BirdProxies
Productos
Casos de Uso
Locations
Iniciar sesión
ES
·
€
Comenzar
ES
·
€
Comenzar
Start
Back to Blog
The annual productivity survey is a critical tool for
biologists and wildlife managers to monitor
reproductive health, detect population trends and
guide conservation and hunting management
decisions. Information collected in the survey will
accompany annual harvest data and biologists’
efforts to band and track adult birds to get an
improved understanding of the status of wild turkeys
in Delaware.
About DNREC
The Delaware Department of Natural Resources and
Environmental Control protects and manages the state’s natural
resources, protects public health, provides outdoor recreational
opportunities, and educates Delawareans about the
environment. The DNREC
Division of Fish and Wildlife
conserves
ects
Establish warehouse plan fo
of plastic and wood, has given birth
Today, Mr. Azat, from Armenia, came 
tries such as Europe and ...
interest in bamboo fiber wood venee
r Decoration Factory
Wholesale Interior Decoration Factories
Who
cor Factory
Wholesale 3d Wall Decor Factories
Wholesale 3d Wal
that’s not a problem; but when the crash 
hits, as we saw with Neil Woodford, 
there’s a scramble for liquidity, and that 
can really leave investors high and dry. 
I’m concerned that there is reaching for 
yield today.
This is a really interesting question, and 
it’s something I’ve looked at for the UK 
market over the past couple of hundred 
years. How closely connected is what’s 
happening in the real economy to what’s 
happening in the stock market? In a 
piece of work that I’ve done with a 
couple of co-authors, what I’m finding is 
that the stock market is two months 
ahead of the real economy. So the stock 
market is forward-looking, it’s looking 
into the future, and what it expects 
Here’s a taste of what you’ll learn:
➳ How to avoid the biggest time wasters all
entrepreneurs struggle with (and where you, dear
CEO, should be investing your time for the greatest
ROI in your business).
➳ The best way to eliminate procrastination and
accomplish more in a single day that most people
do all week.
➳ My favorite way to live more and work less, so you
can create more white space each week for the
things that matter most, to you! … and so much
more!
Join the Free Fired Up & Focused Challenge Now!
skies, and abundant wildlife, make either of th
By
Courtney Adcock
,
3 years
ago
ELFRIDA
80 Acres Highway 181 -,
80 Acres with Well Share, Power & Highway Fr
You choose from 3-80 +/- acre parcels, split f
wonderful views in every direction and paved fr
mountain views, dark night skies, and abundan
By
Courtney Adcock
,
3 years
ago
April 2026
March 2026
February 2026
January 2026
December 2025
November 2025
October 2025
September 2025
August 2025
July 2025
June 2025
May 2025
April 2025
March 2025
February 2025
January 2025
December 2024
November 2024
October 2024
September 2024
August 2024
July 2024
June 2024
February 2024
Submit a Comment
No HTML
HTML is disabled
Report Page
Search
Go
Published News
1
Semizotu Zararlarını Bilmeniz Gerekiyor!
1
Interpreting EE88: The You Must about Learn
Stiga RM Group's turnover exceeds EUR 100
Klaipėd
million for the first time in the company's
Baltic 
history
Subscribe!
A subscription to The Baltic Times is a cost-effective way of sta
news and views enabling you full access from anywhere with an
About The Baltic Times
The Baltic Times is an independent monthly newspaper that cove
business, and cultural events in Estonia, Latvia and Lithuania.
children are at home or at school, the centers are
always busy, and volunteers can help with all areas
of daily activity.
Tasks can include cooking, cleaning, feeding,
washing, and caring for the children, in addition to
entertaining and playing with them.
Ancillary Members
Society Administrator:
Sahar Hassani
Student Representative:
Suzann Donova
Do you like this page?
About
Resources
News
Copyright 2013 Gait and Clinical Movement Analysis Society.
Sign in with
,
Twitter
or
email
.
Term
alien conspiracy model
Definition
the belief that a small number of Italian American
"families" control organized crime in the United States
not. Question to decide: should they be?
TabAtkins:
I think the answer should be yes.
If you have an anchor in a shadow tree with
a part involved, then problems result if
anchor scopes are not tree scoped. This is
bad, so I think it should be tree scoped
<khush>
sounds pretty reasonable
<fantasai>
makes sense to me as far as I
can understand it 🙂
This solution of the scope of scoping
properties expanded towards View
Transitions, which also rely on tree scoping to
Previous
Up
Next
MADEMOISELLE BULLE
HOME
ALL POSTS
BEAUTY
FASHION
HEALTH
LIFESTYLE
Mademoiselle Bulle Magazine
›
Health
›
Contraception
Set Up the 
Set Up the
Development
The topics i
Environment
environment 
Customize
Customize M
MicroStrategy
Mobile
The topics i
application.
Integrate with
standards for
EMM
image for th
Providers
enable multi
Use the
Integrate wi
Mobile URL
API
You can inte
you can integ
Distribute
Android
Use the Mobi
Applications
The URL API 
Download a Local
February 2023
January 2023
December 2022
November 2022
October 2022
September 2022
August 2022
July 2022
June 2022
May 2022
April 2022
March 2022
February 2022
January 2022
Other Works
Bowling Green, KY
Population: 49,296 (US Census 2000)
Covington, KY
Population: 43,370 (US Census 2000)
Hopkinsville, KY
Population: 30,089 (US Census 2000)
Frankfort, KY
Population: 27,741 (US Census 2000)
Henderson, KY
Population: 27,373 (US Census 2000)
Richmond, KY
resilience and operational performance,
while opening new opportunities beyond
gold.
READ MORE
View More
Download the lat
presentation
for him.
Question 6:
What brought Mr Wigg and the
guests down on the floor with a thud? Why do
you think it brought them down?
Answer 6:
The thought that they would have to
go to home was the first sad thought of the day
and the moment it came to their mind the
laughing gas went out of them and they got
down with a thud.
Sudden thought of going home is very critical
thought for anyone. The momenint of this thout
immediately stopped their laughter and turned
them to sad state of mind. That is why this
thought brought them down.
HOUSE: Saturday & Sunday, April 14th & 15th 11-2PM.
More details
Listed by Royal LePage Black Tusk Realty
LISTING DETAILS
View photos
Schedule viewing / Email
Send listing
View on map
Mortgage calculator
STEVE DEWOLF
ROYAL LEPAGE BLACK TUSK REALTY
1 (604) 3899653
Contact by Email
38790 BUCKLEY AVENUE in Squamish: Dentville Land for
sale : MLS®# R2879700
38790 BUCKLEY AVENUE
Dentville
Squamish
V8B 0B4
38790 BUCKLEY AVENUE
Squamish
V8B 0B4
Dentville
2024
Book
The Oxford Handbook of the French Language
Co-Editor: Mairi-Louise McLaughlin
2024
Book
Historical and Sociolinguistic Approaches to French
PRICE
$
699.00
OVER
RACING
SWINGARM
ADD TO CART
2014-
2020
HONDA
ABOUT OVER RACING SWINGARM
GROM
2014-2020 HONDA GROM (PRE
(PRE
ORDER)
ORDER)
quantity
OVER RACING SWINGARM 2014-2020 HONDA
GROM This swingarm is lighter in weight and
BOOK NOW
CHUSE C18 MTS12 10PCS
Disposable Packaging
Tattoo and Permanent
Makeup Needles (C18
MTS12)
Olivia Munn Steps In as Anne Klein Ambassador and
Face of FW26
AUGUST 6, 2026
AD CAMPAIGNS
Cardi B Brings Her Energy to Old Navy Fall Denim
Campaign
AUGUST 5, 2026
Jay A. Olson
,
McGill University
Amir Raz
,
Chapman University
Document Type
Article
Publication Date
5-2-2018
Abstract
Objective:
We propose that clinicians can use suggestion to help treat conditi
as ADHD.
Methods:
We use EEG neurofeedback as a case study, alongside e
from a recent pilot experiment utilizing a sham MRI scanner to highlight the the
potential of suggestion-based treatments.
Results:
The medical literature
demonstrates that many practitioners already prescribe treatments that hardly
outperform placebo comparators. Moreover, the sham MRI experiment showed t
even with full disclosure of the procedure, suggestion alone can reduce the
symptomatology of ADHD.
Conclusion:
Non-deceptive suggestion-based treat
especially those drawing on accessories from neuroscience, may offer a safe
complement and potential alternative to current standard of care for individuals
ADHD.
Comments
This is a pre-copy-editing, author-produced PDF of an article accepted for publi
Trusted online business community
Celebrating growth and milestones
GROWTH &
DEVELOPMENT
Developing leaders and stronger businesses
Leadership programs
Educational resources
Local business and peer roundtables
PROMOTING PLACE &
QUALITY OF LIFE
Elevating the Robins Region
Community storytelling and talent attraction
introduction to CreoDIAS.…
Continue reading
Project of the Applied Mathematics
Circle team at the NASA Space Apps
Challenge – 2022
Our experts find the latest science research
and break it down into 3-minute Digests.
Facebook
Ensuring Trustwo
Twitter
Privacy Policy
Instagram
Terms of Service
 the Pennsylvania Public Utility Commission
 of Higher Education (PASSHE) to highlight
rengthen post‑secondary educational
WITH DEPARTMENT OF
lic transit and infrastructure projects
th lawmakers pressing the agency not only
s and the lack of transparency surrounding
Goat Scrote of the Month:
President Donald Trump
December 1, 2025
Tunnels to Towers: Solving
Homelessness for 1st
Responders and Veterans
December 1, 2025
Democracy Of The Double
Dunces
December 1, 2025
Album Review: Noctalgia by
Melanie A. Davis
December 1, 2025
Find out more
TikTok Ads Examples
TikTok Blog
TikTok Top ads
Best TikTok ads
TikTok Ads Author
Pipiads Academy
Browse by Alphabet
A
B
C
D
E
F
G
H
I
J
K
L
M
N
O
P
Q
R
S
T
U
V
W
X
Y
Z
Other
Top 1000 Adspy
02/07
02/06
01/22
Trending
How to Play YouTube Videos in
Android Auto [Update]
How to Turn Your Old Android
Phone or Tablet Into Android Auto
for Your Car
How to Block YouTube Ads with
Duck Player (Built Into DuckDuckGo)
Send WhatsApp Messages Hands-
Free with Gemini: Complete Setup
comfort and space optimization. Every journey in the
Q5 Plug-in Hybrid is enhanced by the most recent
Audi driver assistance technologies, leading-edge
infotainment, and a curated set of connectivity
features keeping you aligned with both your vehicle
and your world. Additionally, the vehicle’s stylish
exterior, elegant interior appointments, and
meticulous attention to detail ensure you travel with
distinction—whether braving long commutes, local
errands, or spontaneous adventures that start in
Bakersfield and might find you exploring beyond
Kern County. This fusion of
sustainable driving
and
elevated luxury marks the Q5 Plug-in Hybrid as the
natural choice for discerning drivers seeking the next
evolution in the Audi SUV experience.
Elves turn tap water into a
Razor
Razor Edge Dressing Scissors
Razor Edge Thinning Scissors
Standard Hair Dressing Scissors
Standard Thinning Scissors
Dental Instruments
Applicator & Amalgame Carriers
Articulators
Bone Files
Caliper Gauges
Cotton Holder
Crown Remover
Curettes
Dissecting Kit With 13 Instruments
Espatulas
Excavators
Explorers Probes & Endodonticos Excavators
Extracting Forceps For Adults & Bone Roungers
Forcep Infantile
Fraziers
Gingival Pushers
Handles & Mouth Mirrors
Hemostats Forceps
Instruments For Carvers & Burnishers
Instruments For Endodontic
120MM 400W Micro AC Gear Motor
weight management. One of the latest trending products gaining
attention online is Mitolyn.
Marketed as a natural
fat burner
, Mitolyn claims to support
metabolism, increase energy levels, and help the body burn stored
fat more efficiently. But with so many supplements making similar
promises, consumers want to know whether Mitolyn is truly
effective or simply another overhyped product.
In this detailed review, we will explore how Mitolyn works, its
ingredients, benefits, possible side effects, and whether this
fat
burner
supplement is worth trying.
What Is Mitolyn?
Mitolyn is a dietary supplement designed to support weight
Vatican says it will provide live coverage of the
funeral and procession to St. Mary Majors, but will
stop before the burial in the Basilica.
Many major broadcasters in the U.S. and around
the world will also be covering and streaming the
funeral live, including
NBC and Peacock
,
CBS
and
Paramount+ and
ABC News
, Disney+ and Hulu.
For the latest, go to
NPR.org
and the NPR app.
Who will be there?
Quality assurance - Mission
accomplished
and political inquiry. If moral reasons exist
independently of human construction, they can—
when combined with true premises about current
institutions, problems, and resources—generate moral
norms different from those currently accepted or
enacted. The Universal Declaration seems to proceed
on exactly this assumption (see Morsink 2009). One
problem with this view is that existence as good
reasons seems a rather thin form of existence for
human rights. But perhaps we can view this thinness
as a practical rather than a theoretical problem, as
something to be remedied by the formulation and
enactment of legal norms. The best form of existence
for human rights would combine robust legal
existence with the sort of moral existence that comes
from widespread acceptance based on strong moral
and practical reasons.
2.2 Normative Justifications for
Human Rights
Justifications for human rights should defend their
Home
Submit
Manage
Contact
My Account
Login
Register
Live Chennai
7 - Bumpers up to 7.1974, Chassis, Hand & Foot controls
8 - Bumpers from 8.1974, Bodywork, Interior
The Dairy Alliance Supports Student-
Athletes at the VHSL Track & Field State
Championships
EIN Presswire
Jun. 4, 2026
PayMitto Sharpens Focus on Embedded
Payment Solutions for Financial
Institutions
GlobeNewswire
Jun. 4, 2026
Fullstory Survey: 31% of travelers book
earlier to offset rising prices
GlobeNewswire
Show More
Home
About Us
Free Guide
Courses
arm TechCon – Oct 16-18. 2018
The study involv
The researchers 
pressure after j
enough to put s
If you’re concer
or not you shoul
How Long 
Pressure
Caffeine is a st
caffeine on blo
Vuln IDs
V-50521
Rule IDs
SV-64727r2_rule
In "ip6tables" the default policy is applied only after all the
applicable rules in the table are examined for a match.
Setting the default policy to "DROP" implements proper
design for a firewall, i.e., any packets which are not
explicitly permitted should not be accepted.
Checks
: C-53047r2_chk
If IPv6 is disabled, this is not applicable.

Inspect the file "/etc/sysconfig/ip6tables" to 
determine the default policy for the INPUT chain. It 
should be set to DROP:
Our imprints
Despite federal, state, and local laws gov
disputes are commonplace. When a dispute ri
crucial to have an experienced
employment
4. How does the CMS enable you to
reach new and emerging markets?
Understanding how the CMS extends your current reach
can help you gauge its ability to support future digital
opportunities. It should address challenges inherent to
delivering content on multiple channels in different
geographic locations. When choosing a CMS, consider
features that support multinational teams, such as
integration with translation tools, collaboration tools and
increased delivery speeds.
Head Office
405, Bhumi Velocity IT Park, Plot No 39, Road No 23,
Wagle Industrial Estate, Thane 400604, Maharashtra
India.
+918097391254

PROBLEM TO SOLVE: Within the listing above, locate the line containing "it’s something I’ve looked at for the UK" and the line containing "that the stock market is two months". Reproduce those two lines and all lines between them exactly, with nothing added.

TASK RESULT:
it’s something I’ve looked at for the UK 
market over the past couple of hundred 
years. How closely connected is what’s 
happening in the real economy to what’s 
happening in the stock market? In a 
piece of work that I’ve done with a 
couple of co-authors, what I’m finding is 
that the stock market is two months 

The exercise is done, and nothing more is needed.